After all, the USA, indeed the world, is no longer a safe place in any way, shape or form, bedevilled by the undead and those very much alive who have seized upon the new dystopian reality to violently push their own suspect agendas, putting many of their fellow citizens at risk every time they make a move.
The richness of this thrilling, edge-of-your-seat novel is that it spends as much time pushing the action along as it does building the characters, an incredibly detailed worldview and exposition, which never ever slows down the perfectly-weighted, nuanced and utterly-compelling narrative.
If you have ever thought that everything that could be said about the zombie apocalypse and its aftermath has been said – for further proof this isn’t the case see The Girl With All the Gifts and The Boy on the Bridge – then reading Feed will disabuse you, and profoundly so, of that notion.
Grant spends a great deal of time, directly and indirectly, examining what a post-apocalyptic world might look like; in her USA, bloggers rule, the successors to traditional media since they called the apocalypse for what it was early on, saving countless millions of lives, hyper-security is everywhere, and everyone has retreated, save for Georgia, Shaun and their ilk to their bunkers, the better to stay alive.
The effect this has on society is considerable, and Grant unsparingly documents it, painting us a picture of a society where fear has warped everything from social interactions to commerce to the political process; this may be 2040 but if you look hard enough, it’s not that different from the present day (zombies excepted).
“I nodded grudgingly.

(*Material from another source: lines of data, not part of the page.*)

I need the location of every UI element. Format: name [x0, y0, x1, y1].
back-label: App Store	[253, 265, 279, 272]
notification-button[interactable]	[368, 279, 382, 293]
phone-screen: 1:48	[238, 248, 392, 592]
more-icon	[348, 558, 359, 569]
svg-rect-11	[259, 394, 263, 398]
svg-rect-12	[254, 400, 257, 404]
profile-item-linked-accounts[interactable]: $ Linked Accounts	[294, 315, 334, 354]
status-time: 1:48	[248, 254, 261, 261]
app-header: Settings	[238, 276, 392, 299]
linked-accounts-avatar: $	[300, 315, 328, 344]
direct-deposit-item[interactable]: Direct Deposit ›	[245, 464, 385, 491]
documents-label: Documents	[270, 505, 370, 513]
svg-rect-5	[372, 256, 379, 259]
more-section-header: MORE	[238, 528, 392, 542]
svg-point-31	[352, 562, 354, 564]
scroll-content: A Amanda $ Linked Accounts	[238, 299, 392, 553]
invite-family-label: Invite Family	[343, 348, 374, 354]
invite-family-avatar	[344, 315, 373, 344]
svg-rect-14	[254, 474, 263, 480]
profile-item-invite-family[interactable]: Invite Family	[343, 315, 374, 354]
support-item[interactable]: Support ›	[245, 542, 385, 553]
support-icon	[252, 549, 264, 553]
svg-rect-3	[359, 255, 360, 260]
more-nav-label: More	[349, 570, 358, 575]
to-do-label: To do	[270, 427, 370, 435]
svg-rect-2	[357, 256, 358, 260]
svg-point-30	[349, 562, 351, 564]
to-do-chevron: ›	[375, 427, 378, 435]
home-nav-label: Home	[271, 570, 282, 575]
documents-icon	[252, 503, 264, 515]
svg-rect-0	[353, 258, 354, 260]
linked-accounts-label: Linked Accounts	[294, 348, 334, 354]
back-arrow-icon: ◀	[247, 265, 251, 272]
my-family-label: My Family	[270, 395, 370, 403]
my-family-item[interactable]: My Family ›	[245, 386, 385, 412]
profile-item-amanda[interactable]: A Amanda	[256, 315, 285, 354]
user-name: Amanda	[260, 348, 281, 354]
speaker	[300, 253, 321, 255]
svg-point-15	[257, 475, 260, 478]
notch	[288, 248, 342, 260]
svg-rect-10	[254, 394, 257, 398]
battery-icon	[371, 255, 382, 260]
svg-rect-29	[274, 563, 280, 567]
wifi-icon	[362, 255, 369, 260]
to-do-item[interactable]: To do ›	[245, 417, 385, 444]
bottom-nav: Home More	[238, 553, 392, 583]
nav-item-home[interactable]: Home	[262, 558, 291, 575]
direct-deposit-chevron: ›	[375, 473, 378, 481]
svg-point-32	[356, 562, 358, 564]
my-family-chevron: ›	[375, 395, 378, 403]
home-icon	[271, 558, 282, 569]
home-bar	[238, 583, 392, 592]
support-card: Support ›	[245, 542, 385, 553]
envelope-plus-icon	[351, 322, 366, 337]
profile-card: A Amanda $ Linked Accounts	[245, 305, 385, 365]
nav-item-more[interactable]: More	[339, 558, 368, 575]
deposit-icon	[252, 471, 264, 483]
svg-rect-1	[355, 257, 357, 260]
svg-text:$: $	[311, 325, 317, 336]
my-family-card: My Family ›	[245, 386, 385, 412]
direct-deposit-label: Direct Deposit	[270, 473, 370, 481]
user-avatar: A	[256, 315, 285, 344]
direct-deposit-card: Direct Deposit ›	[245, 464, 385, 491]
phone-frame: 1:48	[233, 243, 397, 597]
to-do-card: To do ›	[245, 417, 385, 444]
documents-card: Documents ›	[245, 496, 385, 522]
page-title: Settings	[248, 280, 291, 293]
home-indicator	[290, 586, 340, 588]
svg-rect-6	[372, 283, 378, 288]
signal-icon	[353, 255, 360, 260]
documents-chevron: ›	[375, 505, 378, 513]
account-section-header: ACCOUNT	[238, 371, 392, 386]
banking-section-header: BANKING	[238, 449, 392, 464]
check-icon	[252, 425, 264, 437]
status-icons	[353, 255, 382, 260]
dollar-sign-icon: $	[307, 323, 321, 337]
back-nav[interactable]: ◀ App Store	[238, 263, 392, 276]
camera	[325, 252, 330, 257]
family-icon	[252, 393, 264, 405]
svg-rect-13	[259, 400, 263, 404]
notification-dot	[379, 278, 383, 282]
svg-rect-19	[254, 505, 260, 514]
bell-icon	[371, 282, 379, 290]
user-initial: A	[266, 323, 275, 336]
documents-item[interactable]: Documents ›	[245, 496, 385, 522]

Under the strict interpretation of the law, the CDC would have been within its rights to come into the valley, shoot us, sterilize the surrounding area, and deal with our remains. The fact that it took us alive for extensive testing was unusual, because it represented an unnecessary risk on its part–no one would have questioned if the CDC had killed us.” (P. 400)
As she makes abundantly clear, you can either acquiesce to the fear or fight it, and Georgia and Shaun – she is a newswomen or “Newsie”, he is an adventurer or “Irwin” – decide the latter is the only option, placing them in the firing line not just of the undead but of a vast conspiracy that Feed just begins to unpack as it ends.
Having a target fixed firmly on them is both an adrenaline rush and an unnerving reminded that theirs is not a safe world, and that fighting back carries considerable risks, costs so great in fact that you need to seriously ask yourself if it’s worth it.
For Georgia and Shaun, closer than close thanks to their upbringing – it’s their friendly sparring bond that provides so much of the book’s expansive emotional resonance – there is only answer to that question, and as they seek to find out what is going on behind the scenes of modern America courtesy of their press membership of US Presidential hopeful Senator Peter Ryman’s campaign, they have to confront the realness of what they have undertaken to do again and again.
It’s gripping, funny at times – their colleague Buffy is a joy, a friend as much as a catalyst for some serious narrative momentum well into the book – and engaging in so comprehensive a way that it’s near-impossible to pull yourself away.
This is the zombie apocalypse with a great big harrowing dose of reality thrown in, a cautionary, compelling tale of what can happen when society falls in on itself, by whatever means, and people need to decide which side of history they are on.